Random nouveau driver (?) crashes. Fedora 32 KDE spin

Tower computer with Asus Z390-A motherboard and

$ /sbin/lspci | grep -e VGA 01:00.0 VGA compatible controller: NVIDIA Corporation TU102 [GeForce RTX 2080 Ti] (rev a1)

graphics card. Sometimes my monitor flickers from time to time, but at other times, the monitor goes black, the fans start revving and the computer doesn’t respond to any input.

Very irritating and makes me worry about my hardware. I have been using Fedora for two days, and this has happened both days. I am unsure as to whether this is a nouveau driver issue, or a kernel issue. I have also installed the bits from the former Fedora Jam, but it doesn’t look like a real time kernel was installed, so it probably isn’t related to that. Help to track down this issue would be appreciated as I am losing work whenever I try to recover from the crash.

I should probably add that I have been using PCLinuxOS until two days ago, so while this may not be Fedora specific, I have never experienced before with Linux.

Here are my system specs for all eventualities:
Operating System: Fedora 32
KDE Plasma Version: 5.18.5
KDE Frameworks Version: 5.68.0
Qt Version: 5.13.2
Kernel Version: 5.6.10-300.fc32.x86_64
OS Type: 64-bit
Processors: 16 × Intel® Core™ i9-9900KS CPU @ 4.00GHz
Memory: 62.7 GiB of RAM

1 Like

That’s not surprising with relatively new graphics cards and nouveau, have you tried using the nVidia drivers from rpmfusion?

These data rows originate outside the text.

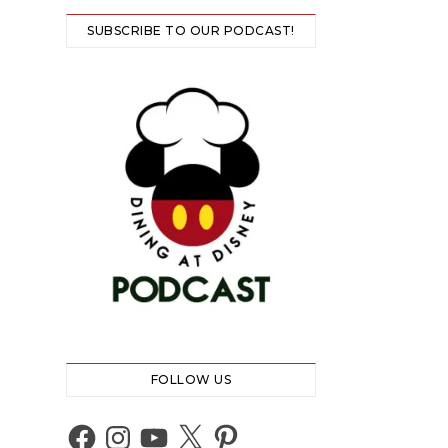
SUBSCRIBE TO OUR PODCAST!
FOLLOW US
Facebook
Instagram
YouTube
X
Pinterest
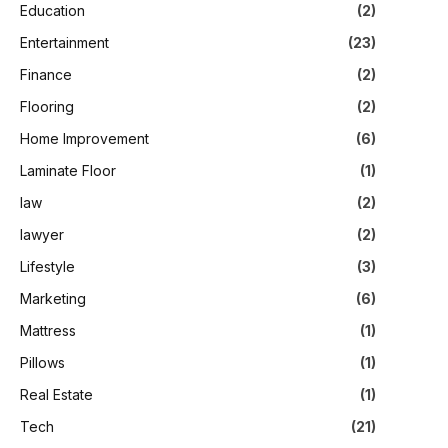
Education
(2)
Entertainment
(23)
Finance
(2)
Flooring
(2)
Home Improvement
(6)
Laminate Floor
(1)
law
(2)
lawyer
(2)
Lifestyle
(3)
Marketing
(6)
Mattress
(1)
Pillows
(1)
Real Estate
(1)
Tech
(21)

https://rpmfusion.org/Configuration
https://rpmfusion.org/Howto/NVIDIA

1 Like

I will give it a try.

I got a message at boot that there is an nvidia module missing and that the system was falling back to nouveau… Any idea what that is about?

If for whatever reason the kernel module failed to build, there should be a log file in /var/cache/akmods/nvidia/. What does it say?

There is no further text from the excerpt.